Esta Página, "Voz Desde el Destierro", pretende que sea una tribuna en la Red de redes, para aquellos que no tienen voz dentro de la isla de Cuba, para romper el muro de la censura, la triste y agobiante realidad del pueblo cubano. Editor y redactor: Juan Carlos Herrera Acosta. Ex-preso Político de la causa de los 75.
Por Dr. Eduardo Herrera.
La Habana/ 26-7-2016
Son conocidas las misiones de nuestros médicos y especialistas sanitarios en muchos países de África, Asia y América del Sur. Eso hace que se les admire en el mundo. Sin embargo, son un sector de la población cubana al cual sus derechos son violados diariamente con total impunidad.
La nueva ley migratoria en enero del 2013 permitió a los ciudadanos cubanos poder viajar al exterior sin tener necesidad de otro permiso que no fuera su pasaporte actualizado. Al igual que otros ciudadanos, los galenos contaron con la posibilidad de poder salir libremente del país.
Sin embargo, el 7 de diciembre del 2015 fueron nuevamente restringidos los viajes a los médicos especialistas. La justificación oficial a tal arbitrariedad fue la de proteger la atención médica a la población ante “la salida no planificada del personal médico vital”, según una nota publicada en el periódico Granma.
De esa manera se justifica que el Estado intente limitar al máximo los viajes por cuestiones personales de médicos especialistas. Y muchos son víctimas de esa medida, como la Dra. Grethen Anae Laseria Suárez. Ella es una de las que denunció estos hechos en los últimos días.
Laseria Suárez solicitó el permiso desde febrero, con vacaciones planificadas en su hospital para junio. Pretendía visitar a familiares y amistades en el exterior. Pero según alegaron en las oficinas de emigración, “no tiene Permiso del Ministerio de Salud Pública (MINSAP) para viajar al exterior”. Ella relata que ni tan siquiera pudo solicitar el visado en la embajada del país que pretendía visitar, ya que su pasaporte no se lo actualizan en las oficinas de emigración.
La doctora Laseria Suárez pidió respuesta a esta injusticia en diferentes instancias del MINSAP. El resultado es que prácticamente la han “peloteado” (término que se emplea cuando se realizan agotadores trámites burocráticos), sin lograr ningún resultado.

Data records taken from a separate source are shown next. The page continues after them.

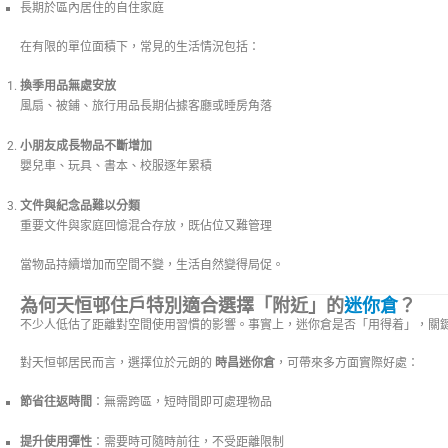
長期於區內居住的自住家庭
在有限的單位面積下，常見的生活情況包括：
換季用品無處安放
風扇、被鋪、旅行用品長期佔據客廳或睡房角落
小朋友成長物品不斷增加
嬰兒車、玩具、書本、校服逐年累積
文件與紀念品難以分類
重要文件與家庭回憶混合存放，既佔位又難管理
當物品持續增加而空間不變，生活自然變得局促。
為何天恒邨住戶特別適合選擇「附近」的
迷你倉
？
不少人低估了距離對空間使用習慣的影響。事實上，迷你倉是否「用得着」，關
對天恒邨居民而言，選擇位於元朗的
時昌迷你倉
，可帶來多方面實際好處：
節省往返時間
：無需跨區，短時間即可處理物品
提升使用彈性
：需要時可隨時前往，不受距離限制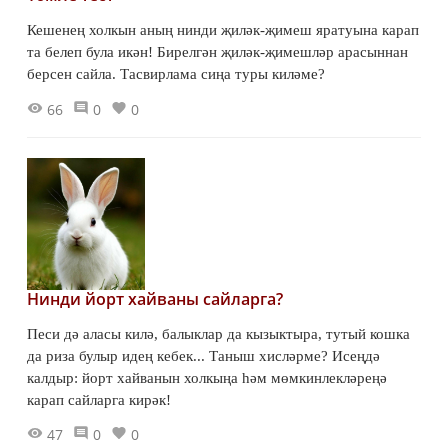
Кешенең холкын аның нинди җиләк-җимеш яратуына карап
та белеп була икән! Бирелгән җиләк-җимешләр арасыннан
берсен сайла. Тасвирлама сиңа туры киләме?
66
0
0
Нинди йорт хайваны сайларга?
Песи дә аласы килә, балыклар да кызыктыра, тутый кошка
да риза булыр идең кебек... Таныш хисләрме? Исеңдә
калдыр: йорт хайванын холкыңа һәм мөмкинлекләреңә
карап сайларга кирәк!
47
0
0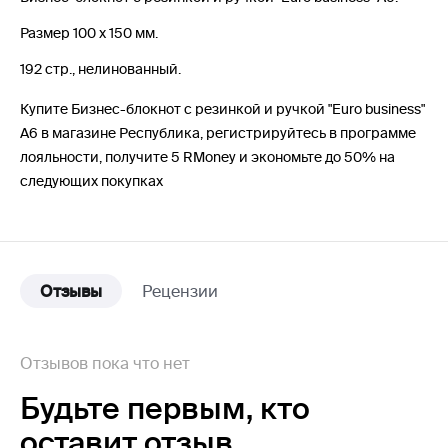
Размер 100 х 150 мм.
192 стр., нелинованный.
Купите Бизнес-блокнот с резинкой и ручкой "Euro business"
А6 в магазине Республика, регистрируйтесь в программе
лояльности, получите 5 RMoney и экономьте до 50% на
следующих покупках
Отзывы
Рецензии
Отзывов пока что нет
Будьте первым,
кто
оставит отзыв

Sin embargo, la doctora ya estuvo en el extranjero. Según alega, actuó como médico en una misión internacionalista en Venezuela por más de 4 años. Ella llama la atención de la opinión pública de que la gran cantidad de médicos enviados a esas misiones no son regulados por las limitaciones de movimiento que ahora la mantienen a ella prisionera en Cuba.

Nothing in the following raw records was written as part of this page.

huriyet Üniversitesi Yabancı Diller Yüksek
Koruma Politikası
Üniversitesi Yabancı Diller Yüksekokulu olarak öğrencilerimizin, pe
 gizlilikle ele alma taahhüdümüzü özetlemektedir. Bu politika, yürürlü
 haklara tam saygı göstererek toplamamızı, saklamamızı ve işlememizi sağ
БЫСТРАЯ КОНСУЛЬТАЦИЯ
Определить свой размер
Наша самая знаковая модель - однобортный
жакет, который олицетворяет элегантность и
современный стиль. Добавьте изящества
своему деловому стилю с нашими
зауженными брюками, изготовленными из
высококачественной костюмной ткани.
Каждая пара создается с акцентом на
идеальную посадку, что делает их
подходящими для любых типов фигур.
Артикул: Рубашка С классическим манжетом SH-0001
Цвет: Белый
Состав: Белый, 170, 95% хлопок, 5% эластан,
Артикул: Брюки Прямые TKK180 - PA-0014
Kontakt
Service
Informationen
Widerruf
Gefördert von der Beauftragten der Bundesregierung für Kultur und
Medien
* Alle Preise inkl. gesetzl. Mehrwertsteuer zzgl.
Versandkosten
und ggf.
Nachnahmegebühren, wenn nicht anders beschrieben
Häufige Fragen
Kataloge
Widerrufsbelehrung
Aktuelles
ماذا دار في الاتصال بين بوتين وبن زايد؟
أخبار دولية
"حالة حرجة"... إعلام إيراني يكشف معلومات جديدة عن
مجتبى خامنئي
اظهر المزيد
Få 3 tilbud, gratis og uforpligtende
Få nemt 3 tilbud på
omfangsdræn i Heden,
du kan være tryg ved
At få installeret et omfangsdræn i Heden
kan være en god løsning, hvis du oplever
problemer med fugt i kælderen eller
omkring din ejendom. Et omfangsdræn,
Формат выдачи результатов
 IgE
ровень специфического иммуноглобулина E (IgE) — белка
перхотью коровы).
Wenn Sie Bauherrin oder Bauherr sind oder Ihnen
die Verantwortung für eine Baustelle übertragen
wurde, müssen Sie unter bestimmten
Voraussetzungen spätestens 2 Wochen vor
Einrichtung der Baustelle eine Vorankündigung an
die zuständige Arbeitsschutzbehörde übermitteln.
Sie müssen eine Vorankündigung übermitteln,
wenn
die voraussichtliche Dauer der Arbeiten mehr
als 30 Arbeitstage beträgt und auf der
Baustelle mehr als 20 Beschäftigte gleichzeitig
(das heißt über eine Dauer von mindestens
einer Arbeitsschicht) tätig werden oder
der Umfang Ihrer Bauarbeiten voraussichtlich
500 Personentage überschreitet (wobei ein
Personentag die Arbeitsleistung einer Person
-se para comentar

Con la salida de tantos médicos al exterior para cumplir con las llamadas cooperaciones médicas, que según informes oficiales suman ya 60 mil especialistas, disminuyó el número de consultas médicas a la población cubana. Esta carencia provoca una permanente catarata de quejas.
Entonces, rompiendo la soga por su punto más débil, el Estado suprime derechos. Y toma medidas injustas como la de impedir la libertad de movimientos que ahora sufre la doctora Laseria Suárez. Justifican cualquier arbitrariedad con tal de no afectar las jugosas ganancias obtenidas de las colaboraciones médicas, no importa que actúen en detrimento del bienestar personal y familiar de los médicos.

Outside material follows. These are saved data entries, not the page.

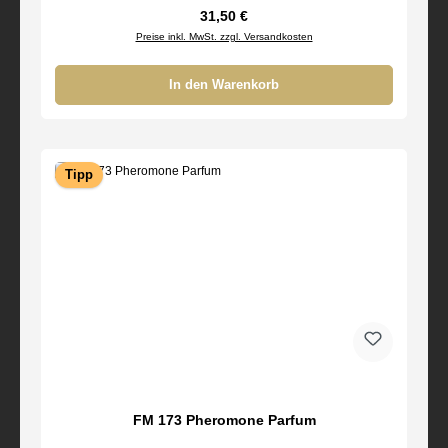
Regulärer Preis:
31,50 €
Preise inkl. MwSt. zzgl. Versandkosten
In den Warenkorb
Tipp
FM 173 Pheromone Parfum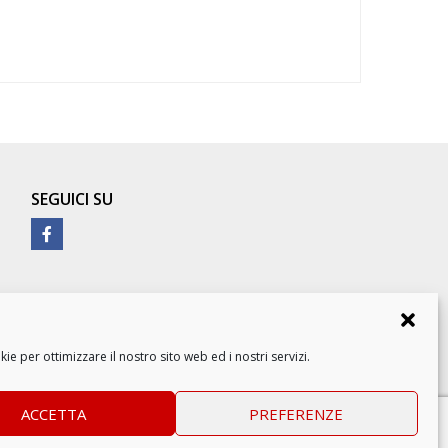
SEGUICI SU
e per ottimizzare il nostro sito web ed i nostri servizi.
ACCETTA
PREFERENZE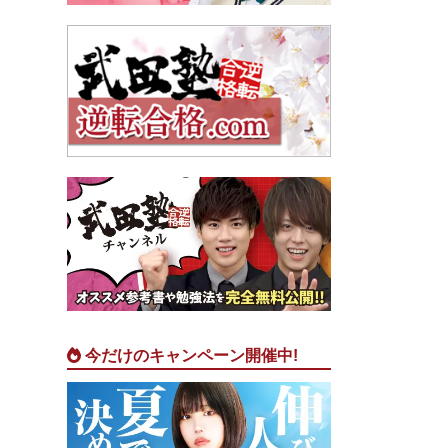
今だけのキャンペーン開催中!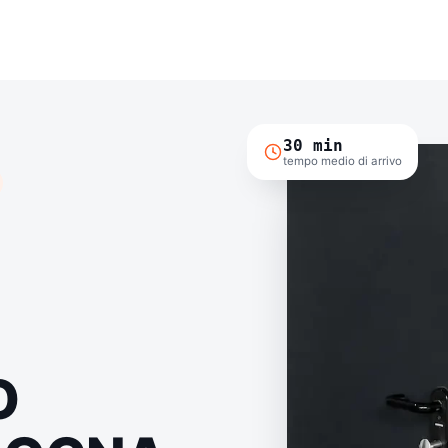
30 min
tempo medio di arrivo
O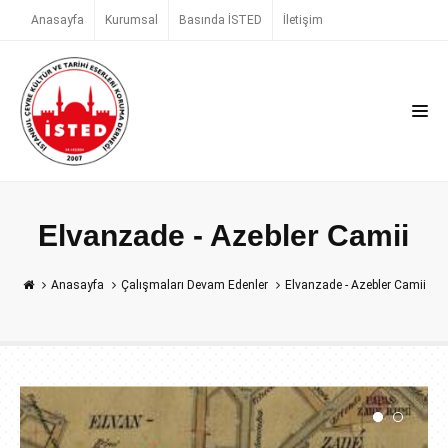
Anasayfa
Kurumsal
Basında İSTED
İletişim
Elvanzade - Azebler Camii
Anasayfa
Çalışmaları Devam Edenler
Elvanzade - Azebler Camii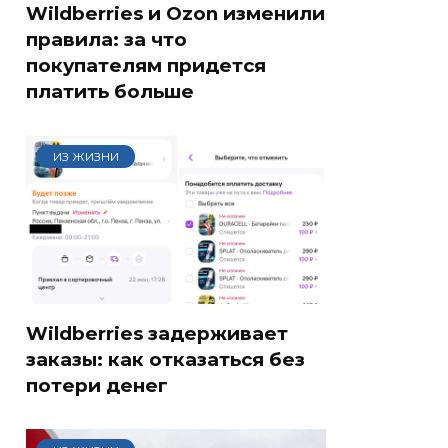
Wildberries и Ozon изменили
правила: за что
покупателям придется
платить больше
ИЗ ЖИЗНИ
Wildberries задерживает
заказы: как отказаться без
потери денег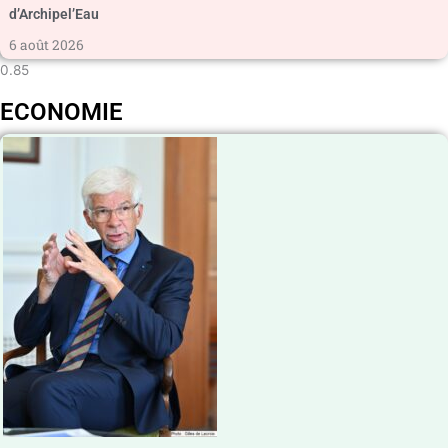
d’Archipel’Eau
6 août 2026
ECONOMIE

Esta práctica, por la que muchos llaman “esclavos de bata blanca” a los galenos cubanos, obtiene el beneplácito de países que se sirven de ellos. En detrimento y flagrante violación de sus propias leyes, no tienen en cuenta que no se les permite hacer contratos laborales individuales y justos, donde se establezca el pago por trabajo con un salario semejante al que ganan los demás especialistas en esos países. Así, muchos mandatarios y sistemas gubernamentales se convierten en cómplices de la explotación laboral a la que son sometidos los trabajadores de la salud cubanos.
Personalmente, tengo la experiencia de cómo son pisoteados los derechos de los médicos en Cuba. Soy especialista en cirugía del Hospital Universitario Calixto García, y por mi otra labor como periodista, fui invitado a varios eventos en los últimos meses. Pretendía utilizar mis vacaciones para esos viajes, pero no se me permitió salir del país. En mi caso particular, no sólo se impide el derecho al libre movimiento, sino también el del ejercicio a la libre expresión.
Algunas personas llegan cada día a nuestra agencia de prensa para denunciar muchos hechos en su contra, y entre ellos están los médicos. Como los demás ciudadanos, sienten sus derechos violados sin que por ello los violadores enfrenten a la justicia.